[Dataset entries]
--------
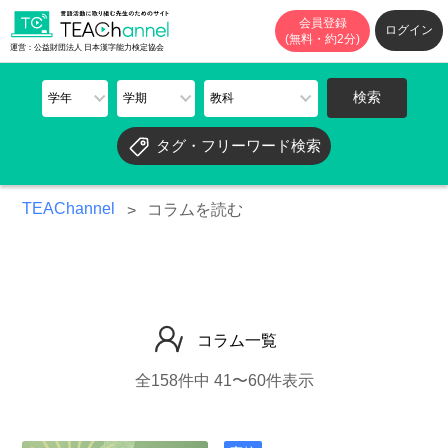
会員登録
ログイン
(無料・約2分)
運営：公益財団法人 日本漢字能力検定協会
タグ・フリーワード検索
TEAChannel
コラムを読む
コラム一覧
全158件中 41〜60件表示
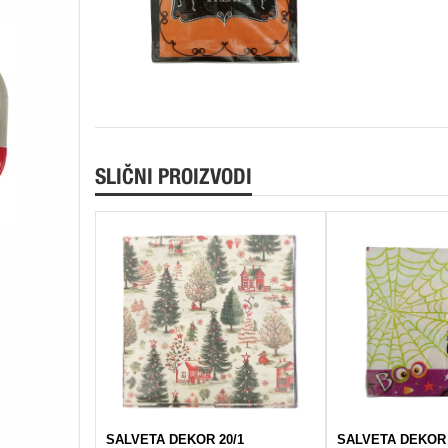
SLIČNI PROIZVODI
SALVETA DEKOR 20/1
SALVETA DEKOR 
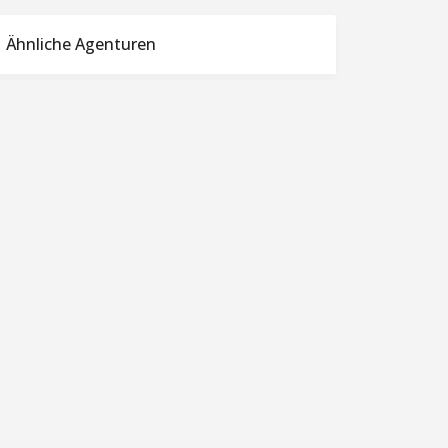
Ähnliche Agenturen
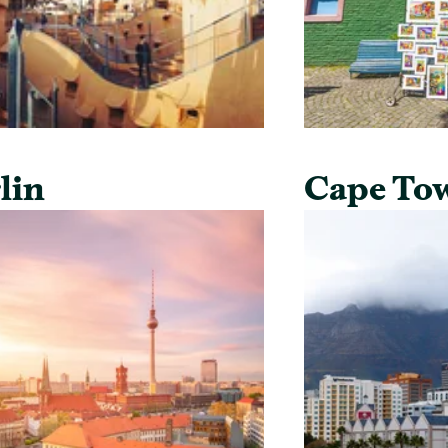
lin
Cape To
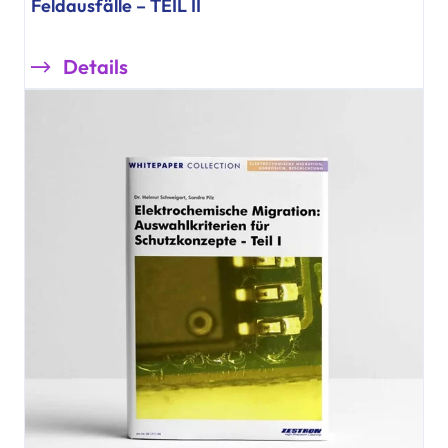
Feldausfälle – TEIL II
Details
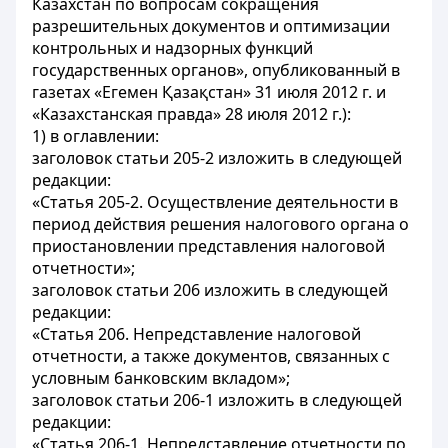
Казахстан по вопросам сокращения
разрешительных документов и оптимизации
контрольных и надзорных функций
государственных органов», опубликованный в
газетах «Егемен Қазақстан» 31 июля 2012 г. и
«Казахстанская правда» 28 июля 2012 г.):
1) в оглавлении:
заголовок статьи 205-2 изложить в следующей
редакции:
«Статья 205-2. Осуществление деятельности в
период действия решения налогового органа о
приостановлении представления налоговой
отчетности»;
заголовок статьи 206 изложить в следующей
редакции:
«Статья 206. Непредставление налоговой
отчетности, а также документов, связанных с
условным банковским вкладом»;
заголовок статьи 206-1 изложить в следующей
редакции:
«Статья 206-1. Непредставление отчетности по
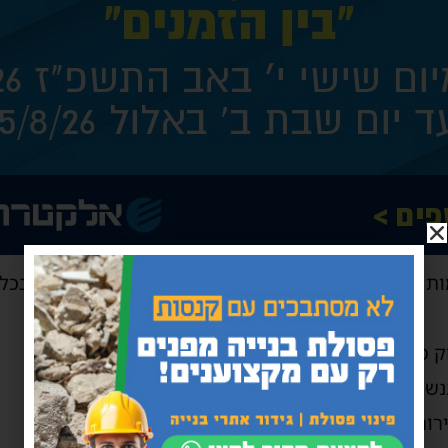
 מזג האוויר, נחשים רבים מתעוררים משנת החורף. בכ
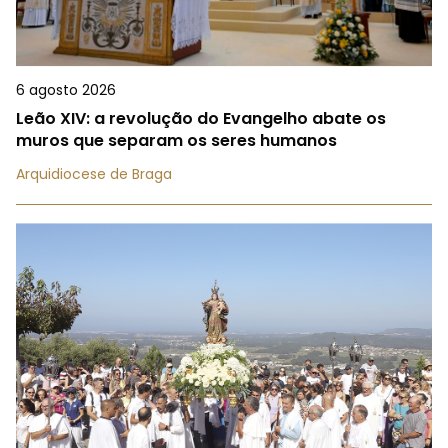
6 agosto 2026
Leão XIV: a revolução do Evangelho abate os
muros que separam os seres humanos
Arquidiocese de Braga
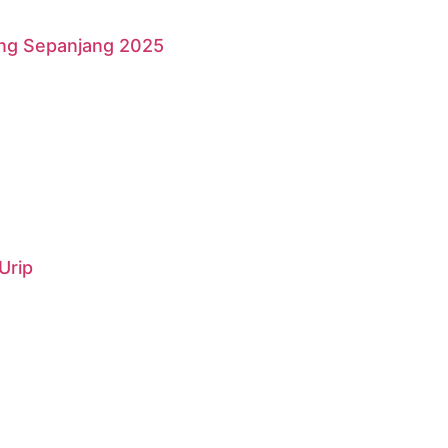
ang Sepanjang 2025
Urip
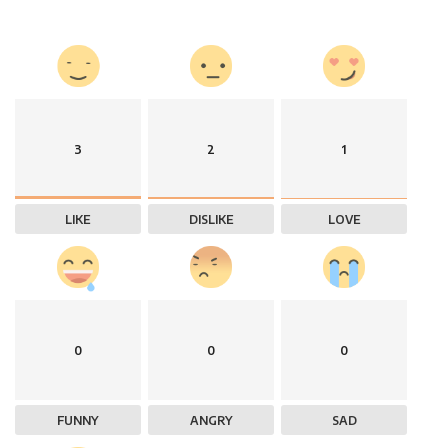
3
2
1
LIKE
DISLIKE
LOVE
0
0
0
FUNNY
ANGRY
SAD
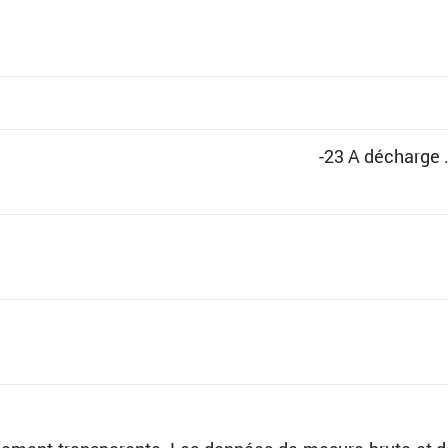
-23 A décharge 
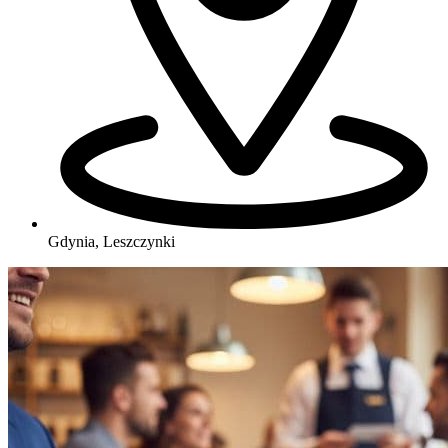
Gdynia, Leszczynki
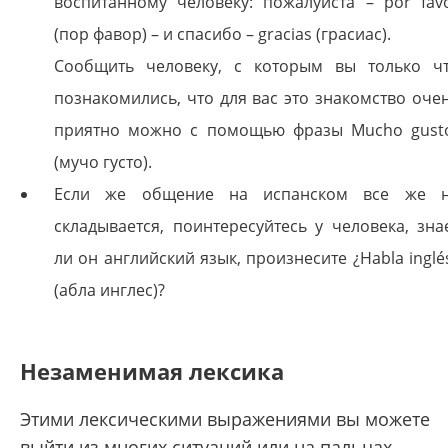
воспитанному человеку: пожалуйста – por fav
(пор фавор) – и спасибо – gracias (грасиас).
Сообщить человеку, с которым вы только ч
познакомились, что для вас это знакомство оче
приятно можно с помощью фразы Mucho gust
(мучо густо).
Если же общение на испанском все же 
складывается, поинтересуйтесь у человека, зна
ли он английский язык, произнесите ¿Habla inglé
(абла инглес)?
Незаменимая лексика
Этими лексическими выражениями вы можете
выйти из многих ситуаций или на пальцах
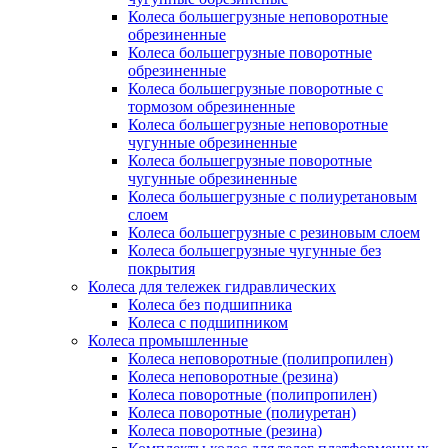
Колеса большегрузные неповоротные
обрезиненные
Колеса большегрузные поворотные
обрезиненные
Колеса большегрузные поворотные с
тормозом обрезиненные
Колеса большегрузные неповоротные
чугунные обрезиненные
Колеса большегрузные поворотные
чугунные обрезиненные
Колеса большегрузные с полиуретановым
слоем
Колеса большегрузные с резиновым слоем
Колеса большегрузные чугунные без
покрытия
Колеса для тележек гидравлических
Колеса без подшипника
Колеса с подшипником
Колеса промышленные
Колеса неповоротные (полипропилен)
Колеса неповоротные (резина)
Колеса поворотные (полипропилен)
Колеса поворотные (полиуретан)
Колеса поворотные (резина)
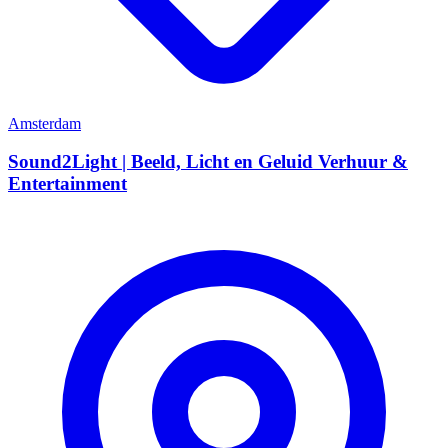
Amsterdam
Sound2Light | Beeld, Licht en Geluid Verhuur &
Entertainment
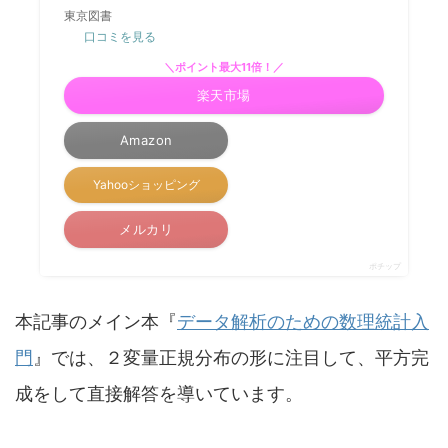
東京図書
口コミを見る
＼ポイント最大11倍！／
楽天市場
Amazon
Yahooショッピング
メルカリ
ポチップ
本記事のメイン本『
データ解析のための数理統計入
門
』では、２変量正規分布の形に注目して、平方完
成をして直接解答を導いています。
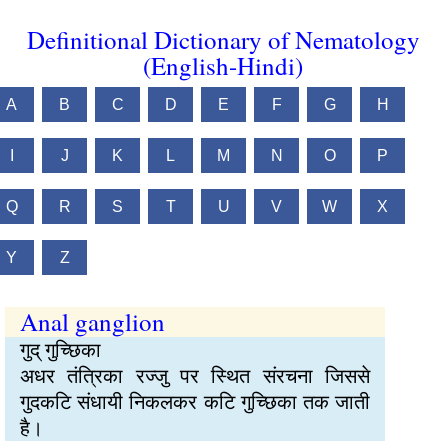
Definitional Dictionary of Nematology
(English-Hindi)
A
B
C
D
E
F
G
H
I
J
K
L
M
N
O
P
Q
R
S
T
U
V
W
X
Y
Z
Anal ganglion
गुद् गुच्छिका
अधर तंत्रिका रज्जु पर स्थित संरचना जिससे
गुदकटि संधायी निकलकर कटि गुच्छिका तक जाती
है।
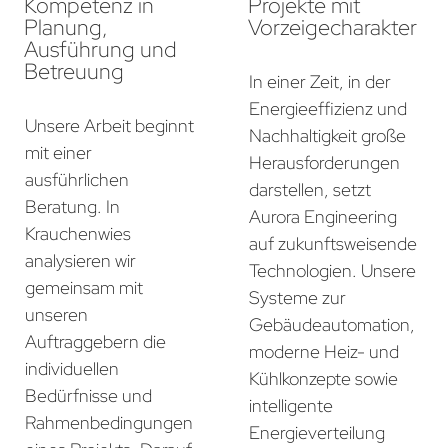
Kompetenz in
Projekte mit
Planung,
Vorzeigecharakter
Ausführung und
Betreuung
In einer Zeit, in der
Energieeffizienz und
Unsere Arbeit beginnt
Nachhaltigkeit große
mit einer
Herausforderungen
ausführlichen
darstellen, setzt
Beratung. In
Aurora Engineering
Krauchenwies
auf zukunftsweisende
analysieren wir
Technologien. Unsere
gemeinsam mit
Systeme zur
unseren
Gebäudeautomation,
Auftraggebern die
moderne Heiz- und
individuellen
Kühlkonzepte sowie
Bedürfnisse und
intelligente
Rahmenbedingungen
Energieverteilung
--------
## Work task
If pictures appear among the records, do not carry them over; retype the rest exactly.

## Reply to the exercise
会員登録
ログイン
(無料・約2分)
運営：公益財団法人 日本漢字能力検定協会
タグ・フリーワード検索
TEAChannel
コラムを読む
コラム一覧
全158件中 41〜60件表示
SLIČNI PROIZVODI
SALVETA DEKOR 20/1
SALVETA DEKOR 
Ähnliche Agenturen
lin
Cape To
Feldausfälle – TEIL II
Details
Казахстан по вопросам сокращения
разрешительных документов и оптимизации
контрольных и надзорных функций
государственных органов», опубликованный в
газетах «Егемен Қазақстан» 31 июля 2012 г. и
«Казахстанская правда» 28 июля 2012 г.):
1) в оглавлении:
заголовок статьи 205-2 изложить в следующей
редакции:
«Статья 205-2. Осуществление деятельности в
период действия решения налогового органа о
приостановлении представления налоговой
отчетности»;
заголовок статьи 206 изложить в следующей
редакции:
«Статья 206. Непредставление налоговой
отчетности, а также документов, связанных с
условным банковским вкладом»;
заголовок статьи 206-1 изложить в следующей
редакции:
«Статья 206-1. Непредставление отчетности по
 מזג האוויר, נחשים רבים מתעוררים משנת החורף. בכ
6 agosto 2026
Leão XIV: a revolução do Evangelho abate os
muros que separam os seres humanos
Arquidiocese de Braga
ang Sepanjang 2025
Urip
3
2
1
LIKE
DISLIKE
LOVE
0
0
0
FUNNY
ANGRY
SAD
-23 A décharge 
Gdynia, Leszczynki
воспитанному человеку: пожалуйста – por fav
(пор фавор) – и спасибо – gracias (грасиас).
Сообщить человеку, с которым вы только ч
познакомились, что для вас это знакомство оче
приятно можно с помощью фразы Mucho gust
(мучо густо).
Если же общение на испанском все же 
складывается, поинтересуйтесь у человека, зна
ли он английский язык, произнесите ¿Habla inglé
(абла инглес)?
Незаменимая лексика
Этими лексическими выражениями вы можете
выйти из многих ситуаций или на пальцах
Колеса большегрузные неповоротные
обрезиненные
Колеса большегрузные поворотные
обрезиненные
Колеса большегрузные поворотные с
тормозом обрезиненные
Колеса большегрузные неповоротные
чугунные обрезиненные
Колеса большегрузные поворотные
чугунные обрезиненные
Колеса большегрузные с полиуретановым
слоем
Колеса большегрузные с резиновым слоем
Колеса большегрузные чугунные без
покрытия
Колеса для тележек гидравлических
Колеса без подшипника
Колеса с подшипником
Колеса промышленные
Колеса неповоротные (полипропилен)
Колеса неповоротные (резина)
Колеса поворотные (полипропилен)
Колеса поворотные (полиуретан)
Колеса поворотные (резина)
Amsterdam
Sound2Light | Beeld, Licht en Geluid Verhuur &
Entertainment
東京図書
口コミを見る
＼ポイント最大11倍！／
楽天市場
Amazon
Yahooショッピング
メルカリ
ポチップ
本記事のメイン本『
データ解析のための数理統計入
門
』では、２変量正規分布の形に注目して、平方完
成をして直接解答を導いています。
Definitional Dictionary of Nematology
(English-Hindi)
A
B
C
D
E
F
G
H
I
J
K
L
M
N
O
P
Q
R
S
T
U
V
W
X
Y
Z
Anal ganglion
गुद् गुच्छिका
अधर तंत्रिका रज्जु पर स्थित संरचना जिससे
गुदकटि संधायी निकलकर कटि गुच्छिका तक जाती
है।
Kompetenz in
Projekte mit
Planung,
Vorzeigecharakter
Ausführung und
Betreuung
In einer Zeit, in der
Energieeffizienz und
Unsere Arbeit beginnt
Nachhaltigkeit große
mit einer
Herausforderungen
ausführlichen
darstellen, setzt
Beratung. In
Aurora Engineering
Krauchenwies
auf zukunftsweisende
analysieren wir
Technologien. Unsere
gemeinsam mit
Systeme zur
unseren
Gebäudeautomation,
Auftraggebern die
moderne Heiz- und
individuellen
Kühlkonzepte sowie
Bedürfnisse und
intelligente
Rahmenbedingungen
Energieverteilung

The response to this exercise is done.